I am a new triathlete who finished her first tri last month. I am getting ready to do my second race this weekend and realized that I need a road bike since my friend's mountain bike isn't cutting it anymore. It is especially frustrating that my training partner just got her first road bike and is now leaving me in the dust when we train. I am not looking forward to the race this weekend as I watch other racers zoom past me on their road bikes as I pedal my heart out trying to keep up. With all of this said, I am saving up to buy a road bike next month. I have been doing research and was hoping somone on this site could me insight on any or all of the following WSD brands: Terry, Trek, Specialized, Giant, and Bianchi. After looking a various models, I am questioning how much I should be spending since I plan on doing 6 sprint distance tris and 1-2 olympic tris next year. My initial budget was around $1000-$1500 but I am wondering if it would make a huge difference for someone at my level to spend more. My goal is "to get the best bang for my buck" as the saying goes. And to complicate the situation, I have a connection at a bike shop who is willing to help me out with his discount but I have to come to him with a 1-2 bikes in mind since they really don't carry any WSD and I am operating solely out of catalogues and the internet, which makes it challenging for me to test ride.
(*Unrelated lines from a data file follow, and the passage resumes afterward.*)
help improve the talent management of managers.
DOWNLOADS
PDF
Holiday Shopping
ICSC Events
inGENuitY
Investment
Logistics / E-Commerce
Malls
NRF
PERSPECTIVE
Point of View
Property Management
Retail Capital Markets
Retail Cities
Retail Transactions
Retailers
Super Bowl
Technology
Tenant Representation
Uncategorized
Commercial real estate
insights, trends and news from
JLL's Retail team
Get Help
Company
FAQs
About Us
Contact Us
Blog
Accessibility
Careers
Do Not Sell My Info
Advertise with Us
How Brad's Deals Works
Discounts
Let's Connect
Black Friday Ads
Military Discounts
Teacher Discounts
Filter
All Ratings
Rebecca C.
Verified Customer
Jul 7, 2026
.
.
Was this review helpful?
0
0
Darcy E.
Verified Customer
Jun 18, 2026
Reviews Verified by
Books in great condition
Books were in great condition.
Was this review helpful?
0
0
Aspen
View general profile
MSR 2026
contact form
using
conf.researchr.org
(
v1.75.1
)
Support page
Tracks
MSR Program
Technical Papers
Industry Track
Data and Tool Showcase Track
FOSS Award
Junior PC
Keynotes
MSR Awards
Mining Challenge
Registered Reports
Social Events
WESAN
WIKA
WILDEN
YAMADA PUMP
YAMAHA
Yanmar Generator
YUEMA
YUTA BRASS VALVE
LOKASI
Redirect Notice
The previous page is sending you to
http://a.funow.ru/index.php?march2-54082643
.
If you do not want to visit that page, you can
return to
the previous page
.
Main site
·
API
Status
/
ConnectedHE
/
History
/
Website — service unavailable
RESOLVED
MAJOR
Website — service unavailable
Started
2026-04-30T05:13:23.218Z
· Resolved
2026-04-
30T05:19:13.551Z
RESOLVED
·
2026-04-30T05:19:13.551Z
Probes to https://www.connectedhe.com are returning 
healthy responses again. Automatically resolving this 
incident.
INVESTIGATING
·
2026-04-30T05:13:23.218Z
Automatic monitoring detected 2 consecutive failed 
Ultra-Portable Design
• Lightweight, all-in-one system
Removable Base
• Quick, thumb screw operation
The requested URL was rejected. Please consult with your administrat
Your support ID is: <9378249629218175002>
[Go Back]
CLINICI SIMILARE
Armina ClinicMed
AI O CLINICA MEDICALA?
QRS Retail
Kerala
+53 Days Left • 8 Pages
Any advice or recommendations to help me narrow my list of choices?


----------



## jorgy (Oct 21, 2005)

Go to a shop and get fitted to give you an idea of what size you should be on and whether you do need a WSD bike. You might not. Other than a women's specific saddle and narrower handlebars, I ride a unisex bike (I'm 5'4").

You should go out and ride a number of bikes to get a feel for their differences. But take your rides/fit with a grain of salt because your body will take a bit of time to adapt to the road position. But try a variety of frame materials: aluminum, aluminum with carbon stays, and carbon fiber.
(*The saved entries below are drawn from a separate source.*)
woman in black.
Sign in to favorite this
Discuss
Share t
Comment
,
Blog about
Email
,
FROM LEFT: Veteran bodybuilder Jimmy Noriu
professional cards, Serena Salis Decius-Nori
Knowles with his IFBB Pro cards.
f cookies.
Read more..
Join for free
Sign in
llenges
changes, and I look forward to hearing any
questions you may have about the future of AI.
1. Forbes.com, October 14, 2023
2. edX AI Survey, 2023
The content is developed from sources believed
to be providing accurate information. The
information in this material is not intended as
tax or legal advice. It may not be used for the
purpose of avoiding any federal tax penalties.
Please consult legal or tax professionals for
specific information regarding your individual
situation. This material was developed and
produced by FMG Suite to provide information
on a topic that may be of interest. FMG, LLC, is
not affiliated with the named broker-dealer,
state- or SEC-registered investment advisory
I happen to be someone that doesn't like the ride of aluminum, even with carbon stays. I find it really uncomfortable--makes my teeth chatter on rough roads.

Among the Terrys, I would avoid the models/sizes that use the 24" wheels in front (Isis & Symmetry in the two smallest sizes) as it's a PITA to find tubes and tires.

Specialized uses really steep seat tube angles on its women's bikes, which might actually work for you since you will be using it for tris.

$1500 (retail) should get you a very nice bike. Aluminum frame with carbon stays. Ultegra components. For about $2K (retail) you could be in a full carbon bike. With your bike shop connection you could get into carbon within your budget.

To get the ball rolling ask about the Trek Madone 4.5 WSD and the Specialized Ruby Elite. Bianchi's women's bikes for 2008 look mighty expensive for what you get.



betcur said:


> I am a new triathlete who finished her first tri last month. I am getting ready to do my second race this weekend and realized that I need a road bike since my friend's mountain bike isn't cutting it anymore. It is especially frustrating that my training partner just got her first road bike and is now leaving me in the dust when we train. I am not looking forward to the race this weekend as I watch other racers zoom past me on their road bikes as I pedal my heart out trying to keep up. With all of this said, I am saving up to buy a road bike next month. I have been doing research and was hoping somone on this site could me insight on any or all of the following WSD brands: Terry, Trek, Specialized, Giant, and Bianchi. After looking a various models, I am questioning how much I should be spending since I plan on doing 6 sprint distance tris and 1-2 olympic tris next year. My initial budget was around $1000-$1500 but I am wondering if it would make a huge difference for someone at my level to spend more. My goal is "to get the best bang for my buck" as the saying goes. And to complicate the situation, I have a connection at a bike shop who is willing to help me out with his discount but I have to come to him with a 1-2 bikes in mind since they really don't carry any WSD and I am operating solely out of catalogues and the internet, which makes it challenging for me to test ride.
> 
> Any advice or recommendations to help me narrow my list of choices?


----------